§ **Required action**
Take the data below and repeat it exactly.

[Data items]
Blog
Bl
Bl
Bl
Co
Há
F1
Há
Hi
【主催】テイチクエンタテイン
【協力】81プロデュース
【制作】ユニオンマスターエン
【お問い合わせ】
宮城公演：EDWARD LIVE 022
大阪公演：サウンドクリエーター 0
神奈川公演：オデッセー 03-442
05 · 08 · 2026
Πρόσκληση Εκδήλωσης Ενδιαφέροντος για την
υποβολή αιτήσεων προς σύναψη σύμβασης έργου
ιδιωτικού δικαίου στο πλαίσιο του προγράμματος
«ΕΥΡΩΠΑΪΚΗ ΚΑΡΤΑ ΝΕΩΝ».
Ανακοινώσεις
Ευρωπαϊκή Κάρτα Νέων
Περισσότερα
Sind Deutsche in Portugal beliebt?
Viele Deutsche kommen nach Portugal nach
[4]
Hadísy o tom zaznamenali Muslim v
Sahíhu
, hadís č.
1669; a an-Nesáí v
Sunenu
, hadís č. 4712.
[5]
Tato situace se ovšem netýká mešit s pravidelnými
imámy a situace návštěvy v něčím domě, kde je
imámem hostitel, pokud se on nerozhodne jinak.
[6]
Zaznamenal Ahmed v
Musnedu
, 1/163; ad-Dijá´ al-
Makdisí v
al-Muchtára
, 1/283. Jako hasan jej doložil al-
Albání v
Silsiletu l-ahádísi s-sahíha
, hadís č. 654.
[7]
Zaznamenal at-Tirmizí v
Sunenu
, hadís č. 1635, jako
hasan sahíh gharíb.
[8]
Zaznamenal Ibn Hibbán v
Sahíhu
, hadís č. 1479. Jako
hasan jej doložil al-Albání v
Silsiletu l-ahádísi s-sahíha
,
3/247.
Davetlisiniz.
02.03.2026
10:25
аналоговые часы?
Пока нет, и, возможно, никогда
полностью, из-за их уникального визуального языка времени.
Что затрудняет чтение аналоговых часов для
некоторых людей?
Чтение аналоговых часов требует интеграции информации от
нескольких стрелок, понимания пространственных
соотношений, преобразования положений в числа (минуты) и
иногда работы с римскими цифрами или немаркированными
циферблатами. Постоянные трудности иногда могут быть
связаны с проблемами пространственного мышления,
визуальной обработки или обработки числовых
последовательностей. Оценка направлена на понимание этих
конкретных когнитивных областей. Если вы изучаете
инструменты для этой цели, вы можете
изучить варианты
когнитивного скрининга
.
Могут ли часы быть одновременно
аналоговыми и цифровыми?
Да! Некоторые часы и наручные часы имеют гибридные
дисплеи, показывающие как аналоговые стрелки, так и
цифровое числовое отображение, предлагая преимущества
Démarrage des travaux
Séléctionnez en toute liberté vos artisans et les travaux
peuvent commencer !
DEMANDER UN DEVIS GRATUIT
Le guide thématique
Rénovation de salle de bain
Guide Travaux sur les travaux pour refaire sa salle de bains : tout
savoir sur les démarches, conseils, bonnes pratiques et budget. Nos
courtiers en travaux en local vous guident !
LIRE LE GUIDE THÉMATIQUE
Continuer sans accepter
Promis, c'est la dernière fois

§ **Response**
Blog
Bl
Bl
Bl
Co
Há
F1
Há
Hi
【主催】テイチクエンタテイン
【協力】81プロデュース
【制作】ユニオンマスターエン
【お問い合わせ】
宮城公演：EDWARD LIVE 022
大阪公演：サウンドクリエーター 0
神奈川公演：オデッセー 03-442
05 · 08 · 2026
Πρόσκληση Εκδήλωσης Ενδιαφέροντος για την
υποβολή αιτήσεων προς σύναψη σύμβασης έργου
ιδιωτικού δικαίου στο πλαίσιο του προγράμματος
«ΕΥΡΩΠΑΪΚΗ ΚΑΡΤΑ ΝΕΩΝ».
Ανακοινώσεις
Ευρωπαϊκή Κάρτα Νέων
Περισσότερα
Sind Deutsche in Portugal beliebt?
Viele Deutsche kommen nach Portugal nach
[4]
Hadísy o tom zaznamenali Muslim v
Sahíhu
, hadís č.
1669; a an-Nesáí v
Sunenu
, hadís č. 4712.
[5]
Tato situace se ovšem netýká mešit s pravidelnými
imámy a situace návštěvy v něčím domě, kde je
imámem hostitel, pokud se on nerozhodne jinak.
[6]
Zaznamenal Ahmed v
Musnedu
, 1/163; ad-Dijá´ al-
Makdisí v
al-Muchtára
, 1/283. Jako hasan jej doložil al-
Albání v
Silsiletu l-ahádísi s-sahíha
, hadís č. 654.
[7]
Zaznamenal at-Tirmizí v
Sunenu
, hadís č. 1635, jako
hasan sahíh gharíb.
[8]
Zaznamenal Ibn Hibbán v
Sahíhu
, hadís č. 1479. Jako
hasan jej doložil al-Albání v
Silsiletu l-ahádísi s-sahíha
,
3/247.
Davetlisiniz.
02.03.2026
10:25
аналоговые часы?
Пока нет, и, возможно, никогда
полностью, из-за их уникального визуального языка времени.
Что затрудняет чтение аналоговых часов для
некоторых людей?
Чтение аналоговых часов требует интеграции информации от
нескольких стрелок, понимания пространственных
соотношений, преобразования положений в числа (минуты) и
иногда работы с римскими цифрами или немаркированными
циферблатами. Постоянные трудности иногда могут быть
связаны с проблемами пространственного мышления,
визуальной обработки или обработки числовых
последовательностей. Оценка направлена на понимание этих
конкретных когнитивных областей. Если вы изучаете
инструменты для этой цели, вы можете
изучить варианты
когнитивного скрининга
.
Могут ли часы быть одновременно
аналоговыми и цифровыми?
Да! Некоторые часы и наручные часы имеют гибридные
дисплеи, показывающие как аналоговые стрелки, так и
цифровое числовое отображение, предлагая преимущества
Démarrage des travaux
Séléctionnez en toute liberté vos artisans et les travaux
peuvent commencer !
DEMANDER UN DEVIS GRATUIT
Le guide thématique
Rénovation de salle de bain
Guide Travaux sur les travaux pour refaire sa salle de bains : tout
savoir sur les démarches, conseils, bonnes pratiques et budget. Nos
courtiers en travaux en local vous guident !
LIRE LE GUIDE THÉMATIQUE
Continuer sans accepter
Promis, c'est la dernière fois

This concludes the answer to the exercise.